** Work instruction **
In your reply, repeat the full listing exactly and leave each picture out.

** Given information **
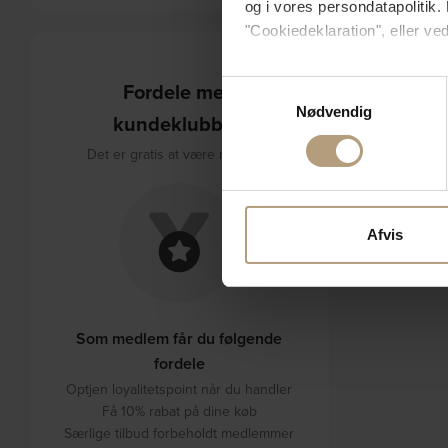
og i vores persondatapolitik. 
"Cookiedeklaration", eller ved
Hvis du tillader det, vil vi og
Fordele med
Samtykkevalg
Indsamle præcise oply
Nødvendig
kundeklubben
Identificere din enhed
Dine valg anvendes på hele w
Det er gratis at være medlem!
Vi bruger cookies til at tilpas
vores trafik. Vi deler også 
Afvis
annonceringspartnere og anal
dem, eller som de har indsaml
Som medlem får du følgende
fordele
Optjen loyalitetspoint når du handler
Få 10% rabat på dine køb
Særlige tilbud forbeholdt medlemmer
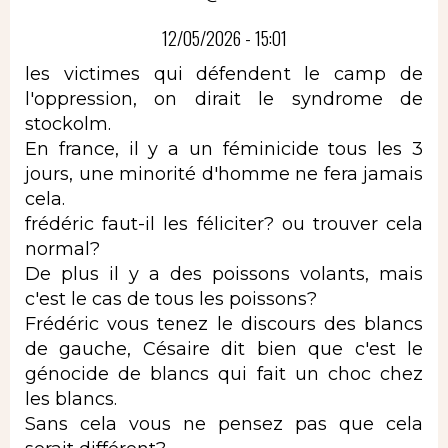
12/05/2026 - 15:01
les victimes qui défendent le camp de
l'oppression, on dirait le syndrome de
stockolm.
En france, il y a un féminicide tous les 3
jours, une minorité d'homme ne fera jamais
cela.
frédéric faut-il les féliciter? ou trouver cela
normal?
De plus il y a des poissons volants, mais
c'est le cas de tous les poissons?
Frédéric vous tenez le discours des blancs
de gauche, Césaire dit bien que c'est le
génocide de blancs qui fait un choc chez
les blancs.
Sans cela vous ne pensez pas que cela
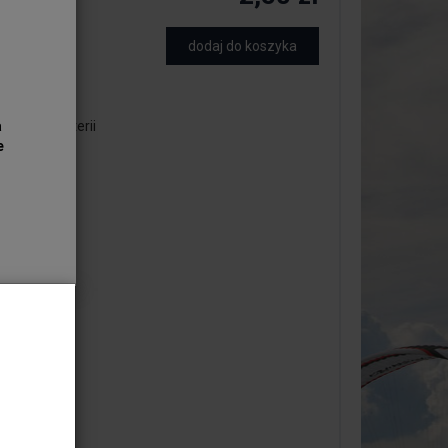
dodaj do koszyka
dobna
nia do biżuterii
a
e
ment ozdobny
 3mm
0cm
ą sztukę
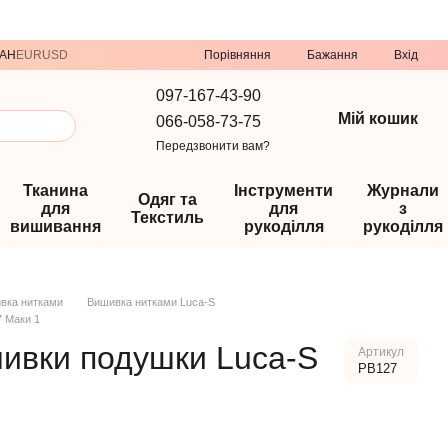
Порівняння
AH
EUR
USD
Бажання
Вхід
097-167-43-90
Мій кошик
066-058-73-75
Передзвонити вам?
Тканина
Інструменти
Журнали
Одяг та
для
для
з
Текстиль
вишивання
рукоділля
рукоділля
вка нитками
Вишивка нитками Luca-S
7 Маки 1
шивки подушки Luca-S
Артикул
PB127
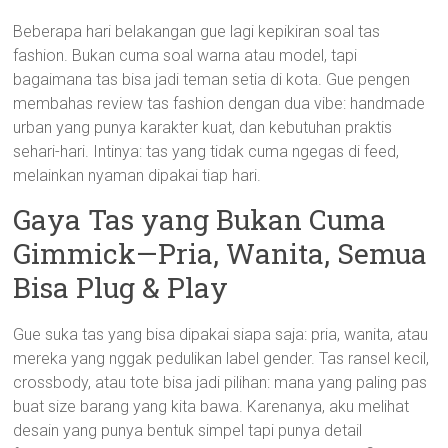
Beberapa hari belakangan gue lagi kepikiran soal tas
fashion. Bukan cuma soal warna atau model, tapi
bagaimana tas bisa jadi teman setia di kota. Gue pengen
membahas review tas fashion dengan dua vibe: handmade
urban yang punya karakter kuat, dan kebutuhan praktis
sehari-hari. Intinya: tas yang tidak cuma ngegas di feed,
melainkan nyaman dipakai tiap hari.
Gaya Tas yang Bukan Cuma
Gimmick—Pria, Wanita, Semua
Bisa Plug & Play
Gue suka tas yang bisa dipakai siapa saja: pria, wanita, atau
mereka yang nggak pedulikan label gender. Tas ransel kecil,
crossbody, atau tote bisa jadi pilihan: mana yang paling pas
buat size barang yang kita bawa. Karenanya, aku melihat
desain yang punya bentuk simpel tapi punya detail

** Task result **
og i vores persondatapolitik. 
"Cookiedeklaration", eller ved
Hvis du tillader det, vil vi og
Fordele med
Samtykkevalg
Indsamle præcise oply
Nødvendig
kundeklubben
Identificere din enhed
Dine valg anvendes på hele w
Det er gratis at være medlem!
Vi bruger cookies til at tilpas
vores trafik. Vi deler også 
Afvis
annonceringspartnere og anal
dem, eller som de har indsaml
Som medlem får du følgende
fordele
Optjen loyalitetspoint når du handler
Få 10% rabat på dine køb
Særlige tilbud forbeholdt medlemmer
12/05/2026 - 15:01
les victimes qui défendent le camp de
l'oppression, on dirait le syndrome de
stockolm.
En france, il y a un féminicide tous les 3
jours, une minorité d'homme ne fera jamais
cela.
frédéric faut-il les féliciter? ou trouver cela
normal?
De plus il y a des poissons volants, mais
c'est le cas de tous les poissons?
Frédéric vous tenez le discours des blancs
de gauche, Césaire dit bien que c'est le
génocide de blancs qui fait un choc chez
les blancs.
Sans cela vous ne pensez pas que cela
dodaj do koszyka
dobna
nia do biżuterii
a
e
ment ozdobny
 3mm
0cm
ą sztukę
Порівняння
AH
EUR
USD
Бажання
Вхід
097-167-43-90
Мій кошик
066-058-73-75
Передзвонити вам?
Тканина
Інструменти
Журнали
Одяг та
для
для
з
Текстиль
вишивання
рукоділля
рукоділля
вка нитками
Вишивка нитками Luca-S
7 Маки 1
шивки подушки Luca-S
Артикул
PB127
Beberapa hari belakangan gue lagi kepikiran soal tas
fashion. Bukan cuma soal warna atau model, tapi
bagaimana tas bisa jadi teman setia di kota. Gue pengen
membahas review tas fashion dengan dua vibe: handmade
urban yang punya karakter kuat, dan kebutuhan praktis
sehari-hari. Intinya: tas yang tidak cuma ngegas di feed,
melainkan nyaman dipakai tiap hari.
Gaya Tas yang Bukan Cuma
Gimmick—Pria, Wanita, Semua
Bisa Plug & Play
Gue suka tas yang bisa dipakai siapa saja: pria, wanita, atau
mereka yang nggak pedulikan label gender. Tas ransel kecil,
crossbody, atau tote bisa jadi pilihan: mana yang paling pas
buat size barang yang kita bawa. Karenanya, aku melihat
desain yang punya bentuk simpel tapi punya detail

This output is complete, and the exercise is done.